> **Your objective**
Repeat the data below exactly, dropping any pictures it holds.

> **Provided records**
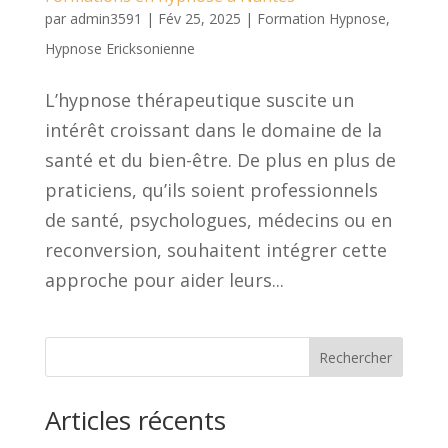
par
admin3591
|
Fév 25, 2025
|
Formation Hypnose
,
Hypnose Ericksonienne
L’hypnose thérapeutique suscite un
intérêt croissant dans le domaine de la
santé et du bien-être. De plus en plus de
praticiens, qu’ils soient professionnels
de santé, psychologues, médecins ou en
reconversion, souhaitent intégrer cette
approche pour aider leurs...
Rechercher
Articles récents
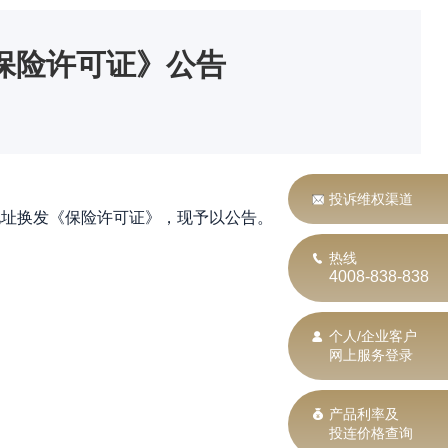
保险许可证》公告
投诉维权渠道
址换发《保险许可证》，现予以公告。
热线
4008-838-838
个人/企业客户
网上服务登录
产品利率及
投连价格查询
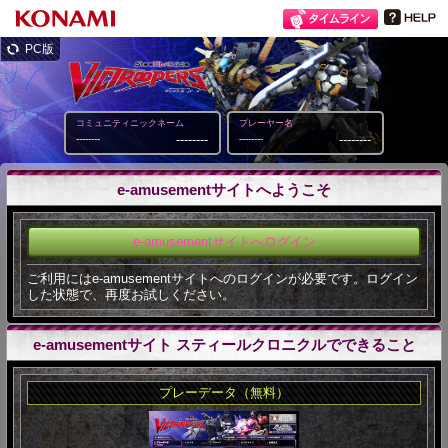
PC版
コミュニティニックネーム
プレーヤー名
--------
--------
--------
--------
e-amusementサイトへようこそ
e-amusementサイトへログイン
ご利用にはe-amusementサイトへのログインが必要です。ログイン
した状態で、再度お試しください。
e-amusementサイト スティールクロニクルでできること
プレーデータ（無料）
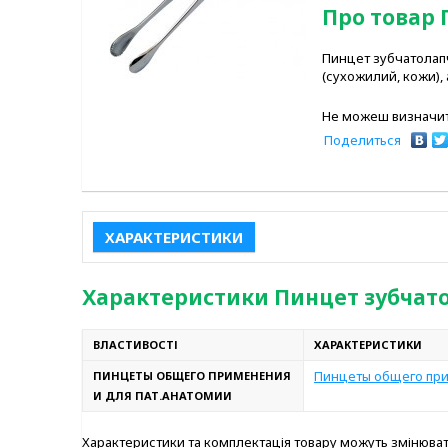
Про товар 
Пинцет зубчатолапч
(сухожилий, кожи), 
Не можеш визначит
Поделиться
ХАРАКТЕРИСТИКИ
Характеристики Пинцет зубчато
ВЛАСТИВОСТІ
ХАРАКТЕРИСТИКИ
Пинцеты общего при
ПИНЦЕТЫ ОБЩЕГО ПРИМЕНЕНИЯ
И ДЛЯ ПАТ.АНАТОМИИ
Характеристики та комплектація товару можуть змінюв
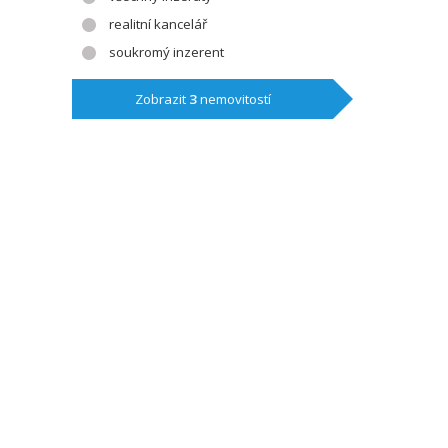
realitní kancelář
soukromý inzerent
Zobrazit
3
nemovitostí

> **Output**
par
admin3591
|
Fév 25, 2025
|
Formation Hypnose
,
Hypnose Ericksonienne
L’hypnose thérapeutique suscite un
intérêt croissant dans le domaine de la
santé et du bien-être. De plus en plus de
praticiens, qu’ils soient professionnels
de santé, psychologues, médecins ou en
reconversion, souhaitent intégrer cette
approche pour aider leurs...
Rechercher
Articles récents
保险许可证》公告
投诉维权渠道
址换发《保险许可证》，现予以公告。
热线
4008-838-838
个人/企业客户
网上服务登录
产品利率及
投连价格查询
PC版
コミュニティニックネーム
プレーヤー名
--------
--------
--------
--------
e-amusementサイトへようこそ
e-amusementサイトへログイン
ご利用にはe-amusementサイトへのログインが必要です。ログイン
した状態で、再度お試しください。
e-amusementサイト スティールクロニクルでできること
プレーデータ（無料）
Про товар 
Пинцет зубчатолапч
(сухожилий, кожи), 
Не можеш визначит
Поделиться
ХАРАКТЕРИСТИКИ
Характеристики Пинцет зубчато
ВЛАСТИВОСТІ
ХАРАКТЕРИСТИКИ
Пинцеты общего при
ПИНЦЕТЫ ОБЩЕГО ПРИМЕНЕНИЯ
И ДЛЯ ПАТ.АНАТОМИИ
Характеристики та комплектація товару можуть змінюв
realitní kancelář
soukromý inzerent
Zobrazit
3
nemovitostí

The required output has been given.